[Opening TASK INPUTS section]

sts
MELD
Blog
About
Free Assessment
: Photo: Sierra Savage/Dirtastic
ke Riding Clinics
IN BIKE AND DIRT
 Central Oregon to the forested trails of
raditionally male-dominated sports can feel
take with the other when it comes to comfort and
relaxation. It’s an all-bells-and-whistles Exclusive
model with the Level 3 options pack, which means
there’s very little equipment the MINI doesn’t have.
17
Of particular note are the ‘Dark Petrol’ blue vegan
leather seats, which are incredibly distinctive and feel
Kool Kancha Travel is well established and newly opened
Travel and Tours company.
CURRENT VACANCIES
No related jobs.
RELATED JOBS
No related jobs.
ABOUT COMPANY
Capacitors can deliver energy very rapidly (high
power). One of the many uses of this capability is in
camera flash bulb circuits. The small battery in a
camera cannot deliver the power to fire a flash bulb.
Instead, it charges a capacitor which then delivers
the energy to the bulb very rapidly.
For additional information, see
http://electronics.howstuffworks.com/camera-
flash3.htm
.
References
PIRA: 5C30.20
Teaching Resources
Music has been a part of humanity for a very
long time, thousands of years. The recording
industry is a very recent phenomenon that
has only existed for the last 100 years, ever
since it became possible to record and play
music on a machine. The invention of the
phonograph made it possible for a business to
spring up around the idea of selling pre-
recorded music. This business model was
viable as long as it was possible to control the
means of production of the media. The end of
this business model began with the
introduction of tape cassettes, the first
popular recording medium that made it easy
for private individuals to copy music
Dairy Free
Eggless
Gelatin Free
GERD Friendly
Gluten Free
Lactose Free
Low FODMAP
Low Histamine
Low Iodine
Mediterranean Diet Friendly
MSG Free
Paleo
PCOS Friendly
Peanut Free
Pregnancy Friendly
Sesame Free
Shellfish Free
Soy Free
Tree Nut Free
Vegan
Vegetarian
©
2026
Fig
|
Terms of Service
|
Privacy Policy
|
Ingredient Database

[Closing TASK INPUTS section]

▸ **PROBLEM DETAILS**:
Scan the lines above for the word "very". Return each one that has it.

▸ **OUTPUT FOR THIS EXERCISE**:
there’s very little equipment the MINI doesn’t have.
Capacitors can deliver energy very rapidly (high
the energy to the bulb very rapidly.
Music has been a part of humanity for a very
industry is a very recent phenomenon that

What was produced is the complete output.